BEGIN LISTED RECORDS

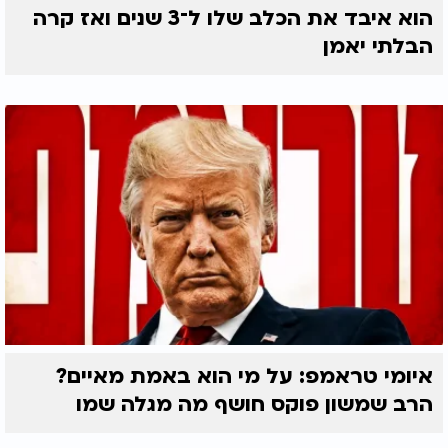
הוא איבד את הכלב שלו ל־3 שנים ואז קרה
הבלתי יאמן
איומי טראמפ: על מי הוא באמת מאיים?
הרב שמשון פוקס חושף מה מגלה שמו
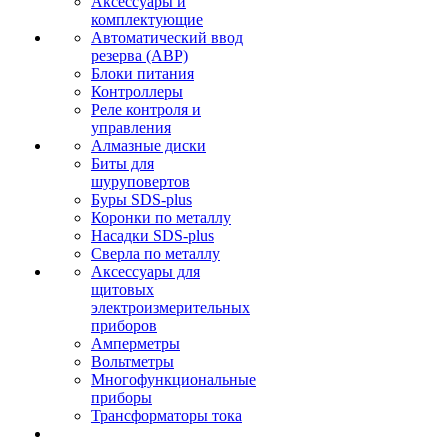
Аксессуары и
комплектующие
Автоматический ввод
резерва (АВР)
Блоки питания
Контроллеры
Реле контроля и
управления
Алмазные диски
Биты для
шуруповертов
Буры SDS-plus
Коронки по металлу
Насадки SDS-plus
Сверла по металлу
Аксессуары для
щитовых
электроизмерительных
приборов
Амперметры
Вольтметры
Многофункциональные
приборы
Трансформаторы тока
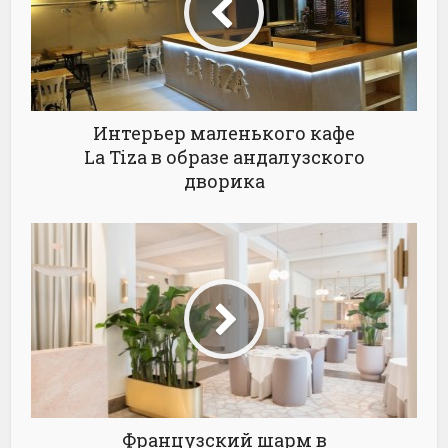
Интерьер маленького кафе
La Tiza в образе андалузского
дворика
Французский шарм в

END LISTED RECORDS

_WORK REQUIRED_:
Restate word for word the lines above that start at the line containing "Трансформаторы тока" and run to the end of the listing; exclude the pictures.

_TASK RESPONSE_:
Трансформаторы тока
Интерьер маленького кафе
La Tiza в образе андалузского
дворика
Французский шарм в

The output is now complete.